» **Given records**:
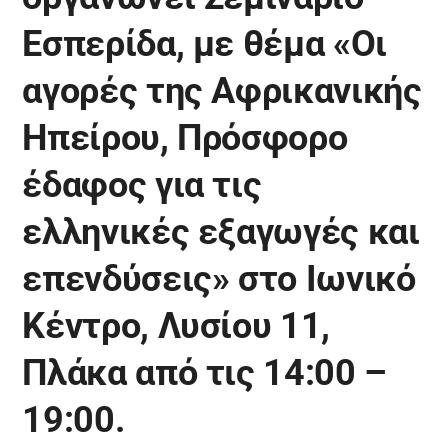
Εσπερίδα, με θέμα «Οι
αγορές της Αφρικανικής
Ηπείρου, Πρόσφορο
έδαφος για τις
ελληνικές εξαγωγές και
επενδύσεις» στο Ιωνικό
Κέντρο, Λυσίου 11,
Πλάκα από τις 14:00 –
19:00.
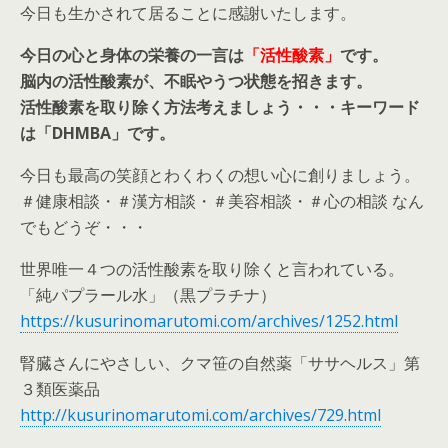
今日も生かされて居ることに感謝いたします。
今日の心と身体の栄養の一言は
「活性酸素」
です。
脳内の活性酸素が、不眠やうつ状態を招きます。
活性酸素を取り除く方法考えましょう・・・キーワード
は「DHMBA」です。
今日も最高の笑顔とわくわくの想い心に創りましょう。
＃健康相談・＃漢方相談・＃美容相談・＃心の相談 なん
でもどうぞ・・・
世界唯一４つの活性酸素を取り除くと言われている。
「純パプラール水」（黒プラチナ）
https://kusurinomarutomi.com/archives/1252.html
腎臓さんにやさしい、クマ笹の自然薬「ササヘルス」第
３類医薬品
http://kusurinomarutomi.com/archives/729.html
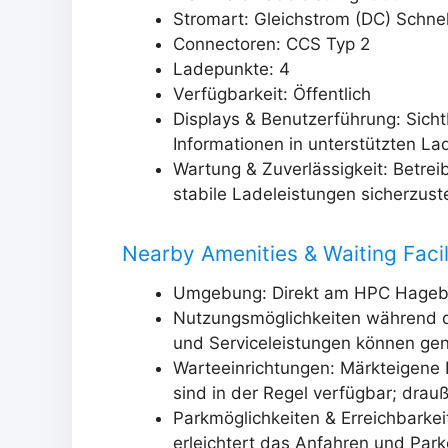
Stromart: Gleichstrom (DC) Schne
Connectoren: CCS Typ 2
Ladepunkte: 4
Verfügbarkeit: Öffentlich
Displays & Benutzerführung: Sich
Informationen in unterstützten L
Wartung & Zuverlässigkeit: Betre
stabile Ladeleistungen sicherzuste
Nearby Amenities & Waiting Facil
Umgebung: Direkt am HPC Hageba
Nutzungsmöglichkeiten während d
und Serviceleistungen können ge
Warteeinrichtungen: Märkteigene 
sind in der Regel verfügbar; drau
Parkmöglichkeiten & Erreichbarkei
erleichtert das Anfahren und Par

» **Required work**:
What you return should match, exactly, the stretch of the listing above that runs from the line with "Parkmöglichkeiten & Erreichbarkei" to its last line.

» **Reply to the exercise**:
Parkmöglichkeiten & Erreichbarkei
erleichtert das Anfahren und Par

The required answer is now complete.